A study recently published in Nature warns that ‘There is a 93% chance that global warming will exceed 4oC by the end of this century.’
Photo from Humans of Late Capitalism
The rules have changed. It is no longer about awaiting (or instigating) disaster to make a profit. Instead, it is now about accepting disaster as an everyday occurrence and capitalising on the need for revolution.
Hyperabundance has led to system saturation. We are at a critical juncture in human history, where the conventional capitalistic approaches to the economy, the environment, and society have to radically reconfigure themselves to stay above the surface.
While the public is frozen by fear and/or confusion, the capitalist system adjusts and brings new tricks out of its hat, novel solutions, new revolutions:
The Problem: The way we eat is fundamentally unsustainable. WWF reports that 60% of current biodiversity loss is down to meat-based diets. Amazon deforestation, ocean dead-zones – and this is only focusing on the environmental arguments.
The Solution: Plant-based meat (Impossible Foods and Beyond Meat) and lab-grown meat, which both use up significantly less water, food, land and greenhouse gas emissions to produce.
The Problem: The way we consume is basically at the heart of everything wrong. We are using too many resources and producing too much waste.
The Solution: Consume less. The clothing brand Patagonia has built its brand around messages of sustainability. Yet a more careful look reveals that “green marketing” (a term often interchangeable with greenwashing) has become a conscious decision that corporations employ to increase revenue while reducing consumer guilt. Simply put, by encouraging consumers to ‘buy less’, they will feel that they can safely buy more and consume more because it’s ‘green’ and, therefore, guilt-free.
“Che Revolution (Military Green)” from The Che Store
The way we imagine the world has been fundamentally altered. From depictions of a carefree, romantic human entity positioned within a bountiful, untouched wilderness, to predictions of human society devolving into a dystopic, barren wasteland (referring to the entirety of science fiction movies ever made here). I have contented with the issue of ‘nature’ imaginaries before, but the idea of accepting that this planet is beyond saving opens the floodgates to Apocalyptic, instinctive responses of vanity.
Responses such as:
Colonising other planets!
Or, if you’re not rich enough to do that, have you entertained the idea of Apocalypse tourism? (Those icebergs and that Great Barrier Reef won’t be there forever, you know.)
And the list goes on.

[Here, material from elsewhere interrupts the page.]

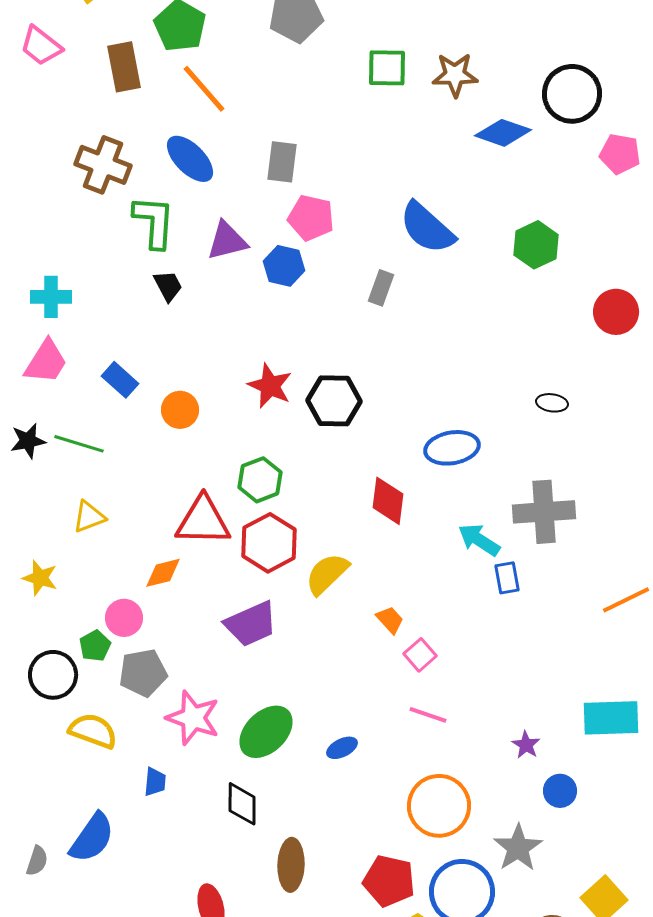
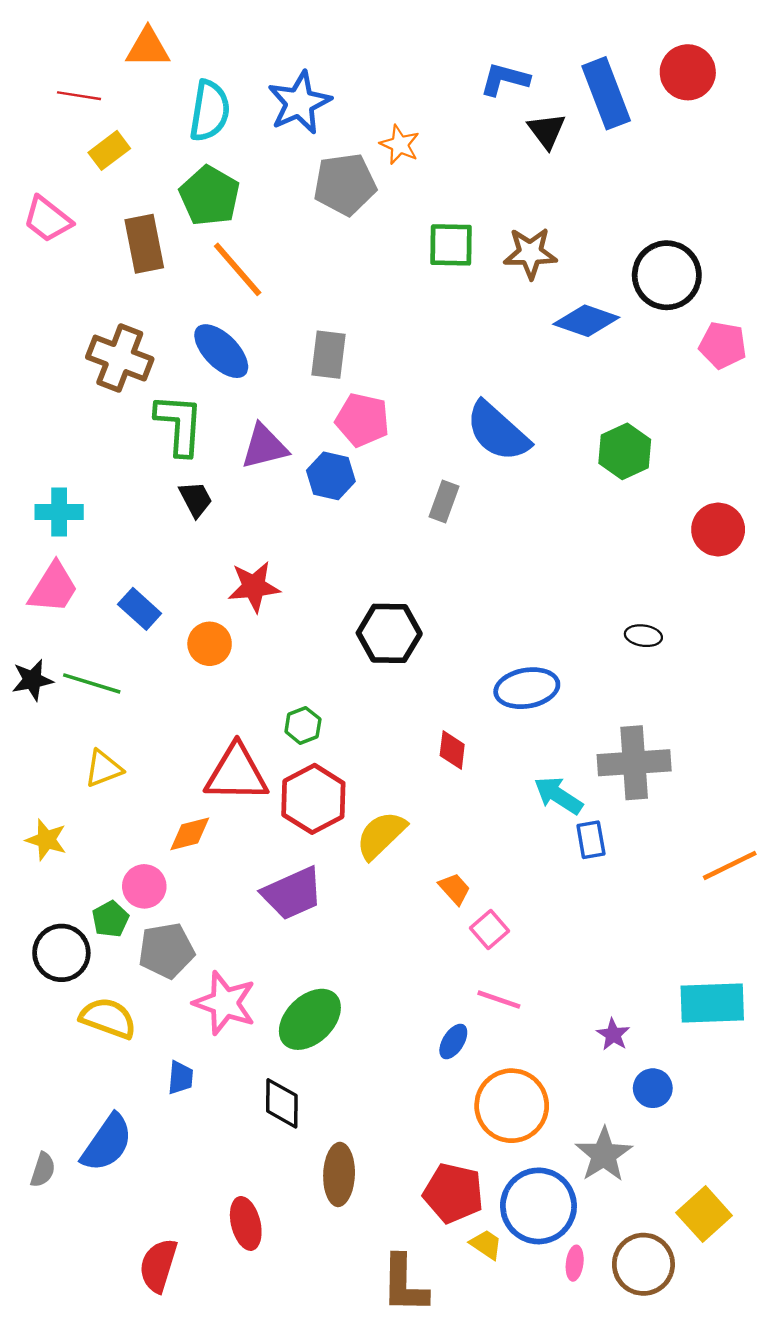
red star: (270, 386) -> (254, 587), moved, turned -30
green hexagon: (260, 480) -> (303, 725), size x0.7
red diamond: (388, 501) -> (452, 750), size x0.7
blue ellipse: (342, 748) -> (453, 1042), moved, turned -32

There is not a single problem out there that corporatism hasn’t managed to internalise in its supply chain (even police brutality ¯\_(ツ)_/¯).
The capitalist economy engages with the major concerns pertaining to the current socioecological disaster, by absorbing reactions, mimicking revolutionary gestures, trivialising the voices of resistance, suggesting soft and easy revolutions that normalise disaster and respond to our innate instinct for survival.